We invite you to go for a walk.
There’s a map, but you don’t have to follow it. Maybe you want to get lost.
If you download the mp3 file below, your walk will be joined by the voices of others: members of the Thai Boxing Fighters Academy in Bethnal Green, east London. As you walk, you’ll hear the rhythms of their breath, steps and strikes, with feet shins knees elbows fists. Shadows not in your image.
I (Ella) was a member of the Thai Boxing Fighters Academy for two years before starting this project, having met the instructor by chance in the Bethnal Green public library. Having trained at the Academy, I knew the technique and strength of some of my interviewees before I knew their names. We had given each other bruises, exchanged sweaty gloves and trained barefoot on the same dirty floor, before I asked how they came to join the club, or how they related to Muay Thai philosophies and practices.

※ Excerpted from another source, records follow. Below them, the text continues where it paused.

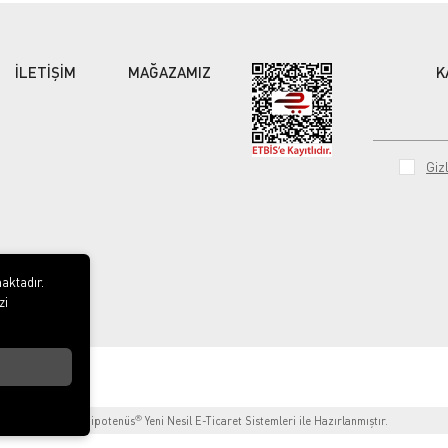
İLETİŞİM
MAĞAZAMIZ
K
Gizl
aktadır.
zi
®
Hipotenüs
Yeni Nesil E-Ticaret Sistemleri ile Hazırlanmıştır.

Researching the group and talking to members outside of sessions was a kind of ‘homework’ rather than ‘fieldwork’ : a way of realising or paying attention to the already transnational nature of where I was from in east London. Bethnal Green was not a ‘neutral’ site that a Thai martial art had arrived at: the Academy and its members already embody histories of transnationalism, postcoloniality, migration and intercultural practice that shaped how we each trained in Muay Thai, and engaged the complex transculturations of its own history.
If training in combat sports is a sort of rehearsal, allowing us to experience conflict as distinct from violence, this is dependent on a baseline of mutual care. This is indexed by participants through the words respect, discipline and humility. In this Muay Thai club, which is also a social care organisation, the effects of rehearsing physical culture are clearly felt in participants’ everyday lives, where humility translates to strength, and resilience and self-discipline are (perhaps regrettably) necessary ‘lifeskills’.

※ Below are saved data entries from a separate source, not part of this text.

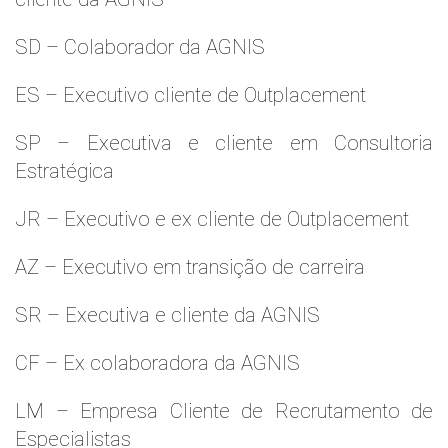
SD – Colaborador da AGNIS
ES – Executivo cliente de Outplacement
SP – Executiva e cliente em Consultoria
Estratégica
JR – Executivo e ex cliente de Outplacement
AZ – Executivo em transição de carreira
SR – Executiva e cliente da AGNIS
CF – Ex colaboradora da AGNIS
LM – Empresa Cliente de Recrutamento de
Especialistas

Wherever you are walking, accompanied by this sound your walk will cross other paths, between places like Thailand, London, Bangladesh and eastern Europe; paths through challenges to mental health, and recovery; and paths into gentrification, austerity and the Conservative government’s cuts to social welfare and community organisations in the UK. In the coming together of material and imagined worlds, this soundwalk is, in several ways, about boxing with shadows.